■ Exercise ■
Whichever lines of the entries hold the word "column" should be identified and copied.

[Page layout parsing data]

########################################

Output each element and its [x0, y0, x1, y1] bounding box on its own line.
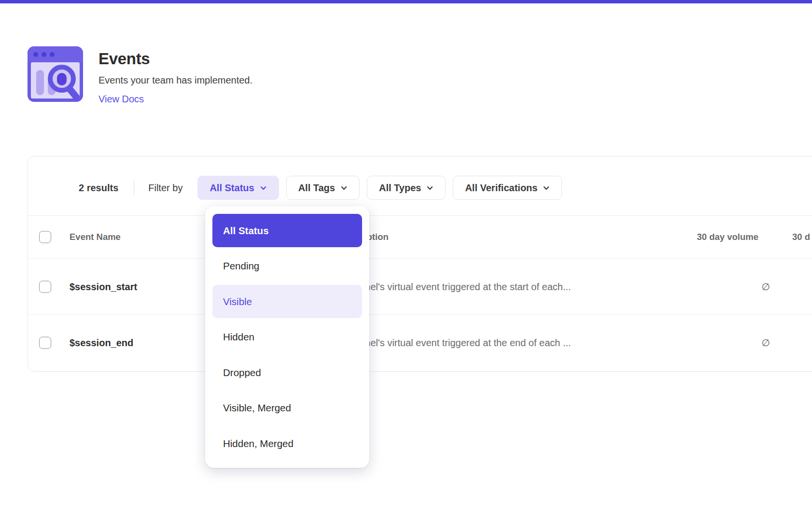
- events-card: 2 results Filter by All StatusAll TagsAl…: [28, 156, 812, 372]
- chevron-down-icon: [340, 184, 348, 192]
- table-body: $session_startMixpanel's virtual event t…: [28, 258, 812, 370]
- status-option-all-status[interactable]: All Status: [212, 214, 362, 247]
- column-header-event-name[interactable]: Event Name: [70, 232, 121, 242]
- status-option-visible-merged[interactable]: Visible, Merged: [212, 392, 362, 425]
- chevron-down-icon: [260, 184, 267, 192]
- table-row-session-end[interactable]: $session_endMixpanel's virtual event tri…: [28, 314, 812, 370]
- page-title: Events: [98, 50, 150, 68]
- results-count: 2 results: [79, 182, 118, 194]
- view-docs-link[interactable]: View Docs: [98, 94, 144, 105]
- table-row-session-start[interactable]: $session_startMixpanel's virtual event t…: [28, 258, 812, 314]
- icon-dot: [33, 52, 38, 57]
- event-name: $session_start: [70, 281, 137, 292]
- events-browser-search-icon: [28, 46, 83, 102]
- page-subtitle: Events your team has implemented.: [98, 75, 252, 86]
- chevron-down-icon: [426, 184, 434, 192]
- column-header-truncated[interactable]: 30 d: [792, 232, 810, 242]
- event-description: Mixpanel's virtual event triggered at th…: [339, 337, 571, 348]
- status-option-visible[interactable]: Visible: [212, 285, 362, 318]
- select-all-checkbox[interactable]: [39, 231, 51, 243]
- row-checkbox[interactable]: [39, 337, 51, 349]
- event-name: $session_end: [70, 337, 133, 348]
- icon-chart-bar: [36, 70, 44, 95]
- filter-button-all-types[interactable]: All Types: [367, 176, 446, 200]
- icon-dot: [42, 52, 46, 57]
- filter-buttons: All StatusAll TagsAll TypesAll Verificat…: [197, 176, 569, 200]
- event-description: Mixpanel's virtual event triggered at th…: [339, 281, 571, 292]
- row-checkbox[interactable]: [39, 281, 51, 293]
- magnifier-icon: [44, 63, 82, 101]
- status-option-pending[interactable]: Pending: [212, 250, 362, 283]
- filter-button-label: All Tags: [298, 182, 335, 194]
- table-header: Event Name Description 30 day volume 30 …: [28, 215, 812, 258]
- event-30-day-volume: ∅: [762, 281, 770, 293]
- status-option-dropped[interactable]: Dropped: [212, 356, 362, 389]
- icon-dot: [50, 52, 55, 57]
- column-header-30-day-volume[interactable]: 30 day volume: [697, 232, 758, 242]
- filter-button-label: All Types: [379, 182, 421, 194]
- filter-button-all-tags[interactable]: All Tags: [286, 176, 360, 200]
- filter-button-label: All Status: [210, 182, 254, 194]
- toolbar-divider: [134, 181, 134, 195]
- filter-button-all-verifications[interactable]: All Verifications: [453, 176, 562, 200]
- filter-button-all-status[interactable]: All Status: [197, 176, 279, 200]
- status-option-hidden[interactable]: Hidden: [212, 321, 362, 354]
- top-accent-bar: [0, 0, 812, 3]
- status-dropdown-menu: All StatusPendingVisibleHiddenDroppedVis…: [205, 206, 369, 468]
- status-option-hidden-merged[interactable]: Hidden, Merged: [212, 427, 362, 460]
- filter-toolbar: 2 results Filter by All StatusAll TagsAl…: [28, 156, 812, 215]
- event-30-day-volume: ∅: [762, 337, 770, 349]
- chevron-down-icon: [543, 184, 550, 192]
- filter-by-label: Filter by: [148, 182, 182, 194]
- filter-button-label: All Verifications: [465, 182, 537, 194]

########################################

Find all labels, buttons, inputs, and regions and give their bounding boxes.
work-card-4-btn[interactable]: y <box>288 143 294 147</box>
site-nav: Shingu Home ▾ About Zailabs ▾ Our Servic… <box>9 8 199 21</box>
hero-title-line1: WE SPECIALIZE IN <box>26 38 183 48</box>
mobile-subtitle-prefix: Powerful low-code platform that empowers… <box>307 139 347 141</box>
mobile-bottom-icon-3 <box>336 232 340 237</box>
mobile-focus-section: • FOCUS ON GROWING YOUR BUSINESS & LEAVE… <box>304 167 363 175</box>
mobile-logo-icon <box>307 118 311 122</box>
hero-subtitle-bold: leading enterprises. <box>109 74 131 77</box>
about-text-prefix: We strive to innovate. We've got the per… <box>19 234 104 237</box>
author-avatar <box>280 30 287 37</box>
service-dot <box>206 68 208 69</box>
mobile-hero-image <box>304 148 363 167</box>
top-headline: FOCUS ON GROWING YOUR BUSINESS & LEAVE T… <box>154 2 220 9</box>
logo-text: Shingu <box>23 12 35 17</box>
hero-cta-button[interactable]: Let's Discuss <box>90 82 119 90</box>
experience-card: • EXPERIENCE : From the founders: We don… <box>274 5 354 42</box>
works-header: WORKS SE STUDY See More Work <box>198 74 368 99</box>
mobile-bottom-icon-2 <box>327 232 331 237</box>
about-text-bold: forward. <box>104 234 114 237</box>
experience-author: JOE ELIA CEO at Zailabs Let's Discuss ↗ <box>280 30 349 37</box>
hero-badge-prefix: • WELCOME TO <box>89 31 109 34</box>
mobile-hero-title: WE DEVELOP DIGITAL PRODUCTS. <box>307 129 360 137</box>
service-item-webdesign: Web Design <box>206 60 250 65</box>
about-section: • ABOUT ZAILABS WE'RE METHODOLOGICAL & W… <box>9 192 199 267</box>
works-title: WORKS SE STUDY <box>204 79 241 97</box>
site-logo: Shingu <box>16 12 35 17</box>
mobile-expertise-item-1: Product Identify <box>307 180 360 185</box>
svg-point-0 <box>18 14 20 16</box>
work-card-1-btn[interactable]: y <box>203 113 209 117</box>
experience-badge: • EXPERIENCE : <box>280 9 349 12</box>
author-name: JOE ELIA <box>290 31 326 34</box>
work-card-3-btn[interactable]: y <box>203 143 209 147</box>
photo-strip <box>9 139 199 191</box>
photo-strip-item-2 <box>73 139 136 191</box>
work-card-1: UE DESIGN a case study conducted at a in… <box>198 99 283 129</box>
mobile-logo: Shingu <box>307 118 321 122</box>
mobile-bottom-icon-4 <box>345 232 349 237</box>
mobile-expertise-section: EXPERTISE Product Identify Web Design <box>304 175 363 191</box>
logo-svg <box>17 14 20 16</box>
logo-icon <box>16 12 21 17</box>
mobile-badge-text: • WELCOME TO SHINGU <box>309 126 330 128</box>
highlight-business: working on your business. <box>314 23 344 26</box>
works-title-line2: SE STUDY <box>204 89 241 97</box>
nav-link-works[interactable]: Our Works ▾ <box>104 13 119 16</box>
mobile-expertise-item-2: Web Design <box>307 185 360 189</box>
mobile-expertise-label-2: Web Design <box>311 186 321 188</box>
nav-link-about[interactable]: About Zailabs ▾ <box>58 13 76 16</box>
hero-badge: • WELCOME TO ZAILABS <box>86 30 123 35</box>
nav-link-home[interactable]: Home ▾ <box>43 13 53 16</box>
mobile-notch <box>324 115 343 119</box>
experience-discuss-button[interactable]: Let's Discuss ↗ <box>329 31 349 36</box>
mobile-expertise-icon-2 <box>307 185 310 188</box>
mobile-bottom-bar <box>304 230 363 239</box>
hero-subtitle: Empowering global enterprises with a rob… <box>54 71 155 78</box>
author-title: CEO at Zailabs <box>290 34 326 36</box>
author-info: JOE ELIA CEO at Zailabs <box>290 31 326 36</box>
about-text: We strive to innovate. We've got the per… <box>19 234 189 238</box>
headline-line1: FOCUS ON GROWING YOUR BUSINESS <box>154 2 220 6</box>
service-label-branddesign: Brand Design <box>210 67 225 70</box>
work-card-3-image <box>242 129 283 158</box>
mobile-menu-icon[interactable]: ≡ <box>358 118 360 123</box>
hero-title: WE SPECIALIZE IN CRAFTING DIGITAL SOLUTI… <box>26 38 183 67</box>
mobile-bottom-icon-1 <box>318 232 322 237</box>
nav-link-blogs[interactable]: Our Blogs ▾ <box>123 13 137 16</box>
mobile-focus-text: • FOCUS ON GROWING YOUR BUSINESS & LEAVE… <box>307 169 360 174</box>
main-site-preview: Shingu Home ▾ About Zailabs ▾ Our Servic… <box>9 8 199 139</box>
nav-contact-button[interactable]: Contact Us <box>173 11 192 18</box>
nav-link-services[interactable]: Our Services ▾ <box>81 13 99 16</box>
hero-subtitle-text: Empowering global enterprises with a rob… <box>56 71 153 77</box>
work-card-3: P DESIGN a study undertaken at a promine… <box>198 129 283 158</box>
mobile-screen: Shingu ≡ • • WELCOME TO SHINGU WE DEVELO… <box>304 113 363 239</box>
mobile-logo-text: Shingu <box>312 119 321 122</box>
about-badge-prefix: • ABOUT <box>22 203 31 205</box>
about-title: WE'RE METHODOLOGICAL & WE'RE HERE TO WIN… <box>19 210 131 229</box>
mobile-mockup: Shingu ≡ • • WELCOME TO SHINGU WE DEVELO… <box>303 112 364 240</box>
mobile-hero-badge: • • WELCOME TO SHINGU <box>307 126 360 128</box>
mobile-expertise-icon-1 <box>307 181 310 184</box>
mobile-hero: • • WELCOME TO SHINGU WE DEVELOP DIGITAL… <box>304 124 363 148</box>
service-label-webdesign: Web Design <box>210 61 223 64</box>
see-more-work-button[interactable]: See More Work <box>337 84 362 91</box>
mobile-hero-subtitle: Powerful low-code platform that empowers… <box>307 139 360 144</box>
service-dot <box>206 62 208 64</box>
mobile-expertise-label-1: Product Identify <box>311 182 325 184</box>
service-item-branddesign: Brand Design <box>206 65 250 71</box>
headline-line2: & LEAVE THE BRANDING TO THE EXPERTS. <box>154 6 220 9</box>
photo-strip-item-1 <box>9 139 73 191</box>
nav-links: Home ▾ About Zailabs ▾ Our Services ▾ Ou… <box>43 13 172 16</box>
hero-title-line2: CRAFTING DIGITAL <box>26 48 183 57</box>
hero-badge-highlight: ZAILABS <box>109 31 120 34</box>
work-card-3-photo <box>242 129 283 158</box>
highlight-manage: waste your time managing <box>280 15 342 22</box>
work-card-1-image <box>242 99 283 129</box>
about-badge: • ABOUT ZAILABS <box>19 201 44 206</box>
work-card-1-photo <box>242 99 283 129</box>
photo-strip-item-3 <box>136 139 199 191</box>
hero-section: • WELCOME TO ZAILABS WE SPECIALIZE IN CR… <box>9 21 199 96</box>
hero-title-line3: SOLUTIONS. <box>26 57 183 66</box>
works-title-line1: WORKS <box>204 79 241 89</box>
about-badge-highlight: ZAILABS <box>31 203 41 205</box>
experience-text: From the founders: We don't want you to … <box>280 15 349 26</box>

########################################

■ Finished exercise ■
- column-header-event-name[interactable]: Event Name: [70, 232, 121, 242]
- column-header-truncated[interactable]: 30 d: [792, 232, 810, 242]
- column-header-30-day-volume[interactable]: 30 day volume: [697, 232, 758, 242]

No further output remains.